Studenti olandesi testano un'ambulanza completamente alimentata da energia solare in Kenya
Un team di 23 studenti dell'Università Tecnologica di Eindhoven nei Paesi Bassi ha testato un'ambulanza innovativa alimentata da energia solare in Kenya, offrendo un nuovo approccio alla fornitura di assistenza sanitaria nelle comunità remote con accesso limitato all'elettricità e alle strutture mediche.
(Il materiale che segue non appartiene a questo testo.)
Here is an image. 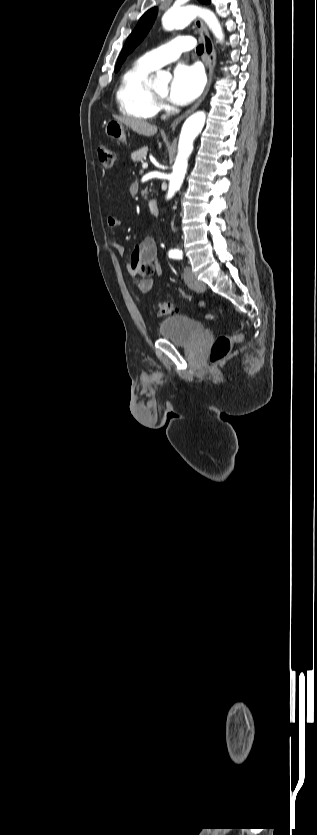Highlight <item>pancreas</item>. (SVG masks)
Returning a JSON list of instances; mask_svg holds the SVG:
<instances>
[{
	"mask_svg": "<svg viewBox=\"0 0 317 835\" xmlns=\"http://www.w3.org/2000/svg\"><path fill=\"white\" fill-rule=\"evenodd\" d=\"M147 151H148V148L143 147L140 150H137V151H135L131 154V159L133 160L135 166L137 165V163H139V162L143 163V161L146 160Z\"/></svg>",
	"mask_w": 317,
	"mask_h": 835,
	"instance_id": "1",
	"label": "pancreas"
}]
</instances>
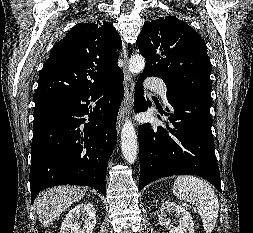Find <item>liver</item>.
Segmentation results:
<instances>
[{"mask_svg": "<svg viewBox=\"0 0 253 233\" xmlns=\"http://www.w3.org/2000/svg\"><path fill=\"white\" fill-rule=\"evenodd\" d=\"M84 195L83 188L73 186H58L41 192L36 199L39 221L44 226H49L63 211Z\"/></svg>", "mask_w": 253, "mask_h": 233, "instance_id": "6515ba94", "label": "liver"}]
</instances>
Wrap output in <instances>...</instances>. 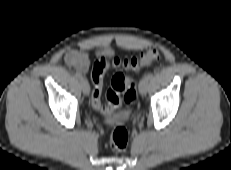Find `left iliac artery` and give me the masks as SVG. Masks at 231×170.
Masks as SVG:
<instances>
[{"label": "left iliac artery", "mask_w": 231, "mask_h": 170, "mask_svg": "<svg viewBox=\"0 0 231 170\" xmlns=\"http://www.w3.org/2000/svg\"><path fill=\"white\" fill-rule=\"evenodd\" d=\"M153 75H154V74H153L152 72H149V73L146 74L145 77H147V78L150 80V79L153 78Z\"/></svg>", "instance_id": "left-iliac-artery-1"}]
</instances>
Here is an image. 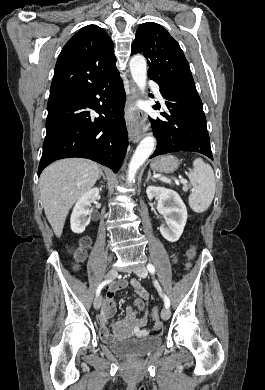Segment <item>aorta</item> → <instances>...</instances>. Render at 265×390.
<instances>
[{"mask_svg":"<svg viewBox=\"0 0 265 390\" xmlns=\"http://www.w3.org/2000/svg\"><path fill=\"white\" fill-rule=\"evenodd\" d=\"M130 71L134 82L141 91L142 94L146 92L147 83V63L146 59L142 55H134L129 63ZM155 147V140L153 136L148 135L137 146L135 153L133 154L127 174V181L131 183L135 180V175L138 169L144 164V162L152 154Z\"/></svg>","mask_w":265,"mask_h":390,"instance_id":"aorta-1","label":"aorta"}]
</instances>
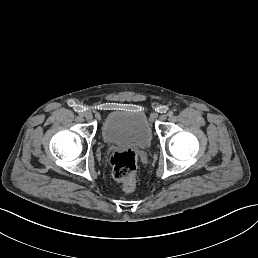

Conosciuto come Stella Juva, il veicolo è stato sviluppato in collaborazione con Amref Health Africa. A differenza delle ambulanze convenzionali, che trasportano principalmente i pazienti negli ospedali, il veicolo alimentato da energia solare è progettato per portare servizi medici essenziali direttamente nelle comunità difficili da raggiungere.
L'ambulanza utilizza pannelli solari installati sul tetto, insieme a pannelli aggiuntivi che possono essere estesi dai lati quando il veicolo è fermo. L'elettricità generata viene utilizzata sia per alimentare il veicolo sia per far funzionare una gamma di attrezzature mediche, tra cui una macchina per raggi X, attrezzature per ecografie, un defibrillatore e sistemi per mantenere i vaccini refrigerati.
Durante le prove sul campo nella regione di Narok in Kenya, Stella Juva ha percorso più di 800 chilometri su una combinazione di strade asfaltate e sterrate. Il veicolo ha riportato solo un piccolo problema riguardante una parte del suo sistema di sterzo, che è stato riparato in circa 30 minuti.
Un test di due giorni condotto con Amref Health Africa ha dimostrato anche la capacità del veicolo di supportare attività mediche per circa 200 persone. Secondo il team di progetto, l'ambulanza ha generato più energia solare di quanta ne consumasse mentre diversi dispositivi medici erano in funzione contemporaneamente.
Il concetto potrebbe essere particolarmente prezioso in aree dove i centri sanitari sono lontani e l'accesso a un'elettricità affidabile rimane limitato. Combinando trasporto, generazione di energia rinnovabile e attrezzature mediche in un unico veicolo, il progetto mira a ridurre alcune delle barriere logistiche che impediscono alle persone nelle comunità isolate di ricevere cure tempestive.
Il veicolo può anche supportare la salute materna e infantile. Durante le visite comunitarie, gli operatori sanitari possono utilizzare la sua attrezzatura per ecografie per esaminare le donne in gravidanza senza richiedere loro di percorrere lunghe distanze per raggiungere un ospedale o una clinica. Questo potrebbe aiutare a identificare potenziali complicazioni in anticipo e facilitare i rinvii quando è necessario un trattamento specializzato.
Il progetto riflette uno sforzo più ampio per utilizzare energia rinnovabile e tecnologie mobili per migliorare la fornitura di assistenza sanitaria in regioni che affrontano sfide infrastrutturali ed energetiche. I veicoli medici alimentati da energia solare potrebbero ridurre la dipendenza dai combustibili e dalle forniture elettriche convenzionali, consentendo ai team sanitari di operare in aree al di là della portata delle strutture tradizionali.
Sebbene Stella Juva rimanga un progetto sperimentale, i suoi test sul campo di successo evidenziano il potenziale di combinare energia pulita, mobilità elettrica e assistenza sanitaria mobile. Ulteriore sviluppo e investimento potrebbero determinare se veicoli simili possano eventualmente essere impiegati su scala più ampia nelle comunità remote.